Why the Raw Layer Should Be Your Analytics Contract

Most analytics setups start the same way. Someone drops an SDK into the game, picks a dashboard tool, and within an afternoon there are charts. DAU is going up and to the right. Everyone's happy.

Then, six months later, the questions get harder. "What did our day-1 retention look like for the cohort that came from the Tuesday update, before we changed the tutorial?" And the answer comes back: we can't tell, because the dashboard only kept the aggregate, and the event that mattered was never defined back then.

This is the moment teams discover the thing nobody warned them about: the dashboard was never the source of truth. The raw events were — and they're gone.

This article is about treating the raw event layer as a contract: the one stable thing your entire analytics stack agrees on. It matters whether you're a product manager trying to answer a question that didn't exist last quarter, or an engineer who has to keep the pipeline from collapsing under its own weight.

What "raw layer" actually means

A raw event is the unmodified record of something that happened, captured as close to the source as possible, with no aggregation, no roll-up, and no interpretation baked in.

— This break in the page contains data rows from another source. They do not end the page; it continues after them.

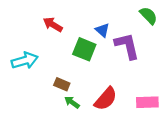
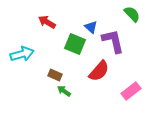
red semicircle: (106, 99) -> (99, 71), moved
pink rectangle: (147, 102) -> (131, 91), turned -36

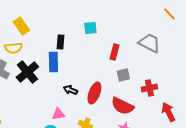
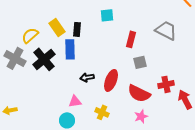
yellow rectangle: (21, 26) -> (57, 27), moved
yellow semicircle: (13, 48) -> (30, 35), turned 144
red cross: (149, 88) -> (166, 84), moved
black arrow: (70, 90) -> (87, 77), turned -32

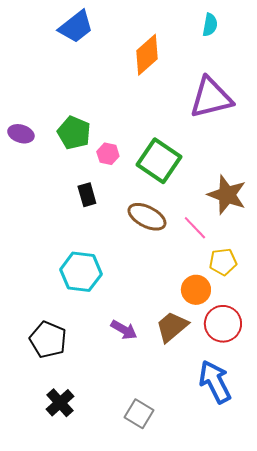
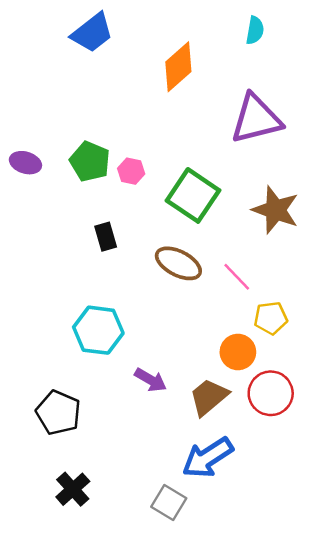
pink hexagon: (108, 154) -> (131, 171), moved
brown star: (227, 195) -> (276, 210), moved
purple arrow: (124, 330) -> (151, 380), moved
blue arrow: (215, 382) -> (208, 458), moved, turned -96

In a game, a raw event might be:

{
  "event": "level_completed",
  "player_id": "a3f9...",
  "level_id": 14,
  "attempts": 3,
  "duration_ms": 84210,
  "coins_spent": 120,
  "device": "iPhone13,2",
  "app_version": "2.4.1",
  "timestamp": "2026-05-20T14:03:22Z"
}

That's it. One line, one thing that happened. The raw layer is the durable, append-only store of millions of these, exactly as they arrived, kept around indefinitely.

What it is not: it's not "level 14 completion rate = 62%." That number is a derivative — something you compute later, from the raw layer, when you need it. The completion rate is an opinion. The raw events are the facts.

The distinction sounds academic until you realize where most analytics products draw the line. Hosted product analytics platforms — Amplitude, Firebase Analytics, and the rest — are built around the derivatives. They ingest your events, compute the metrics they think you'll want, and hand you a polished interface on top. The raw layer either lives behind an export feature you don't fully control, or it's aggregated away to keep their storage costs down.

When the raw layer is somebody else's implementation detail, you've signed a contract you didn't read.

The contract idea, made concrete

In software, a contract is an agreement about an interface that both sides can rely on, even as the implementation behind it changes. APIs have contracts. Type systems enforce contracts. The whole point is that you can change everything on one side without breaking the other, as long as the contract holds.

Analytics needs the same idea, and the natural place to put the contract is the raw layer.

Here's the shape of it:

Upstream (your game client, your backend) agrees to emit events in a known schema. That's the producer's side of the contract.
The raw layer durably stores every event, unmodified, in an open format. That's the contract surface — the stable thing.
Downstream (dashboards, cohort analyses, ML features, finance reports) all read from the raw layer, computing whatever they need. That's the consumer's side.

The magic is in what this lets you change freely. Your dashboard tool can be swapped. Your metric definitions can be rewritten. A new question can be answered by reprocessing history — because the history is still there, in its original form. None of that touches the contract.

Compare that to the common setup where the analytics vendor is the contract. Change vendors and you start from zero: no history, new event semantics, a migration project nobody scoped. The contract was never yours to hold.

This is the core of how a self-hosted pipeline like Rawbbit is structured: events come in over HTTP, get buffered, and land as partitioned Parquet files in object storage you own. That Parquet layer is explicitly the system of record. Everything downstream — BigQuery external tables, modeling in SQLMesh, dashboards in Metabase — reads from it and can be rebuilt from it. The raw layer is the contract; the rest is replaceable.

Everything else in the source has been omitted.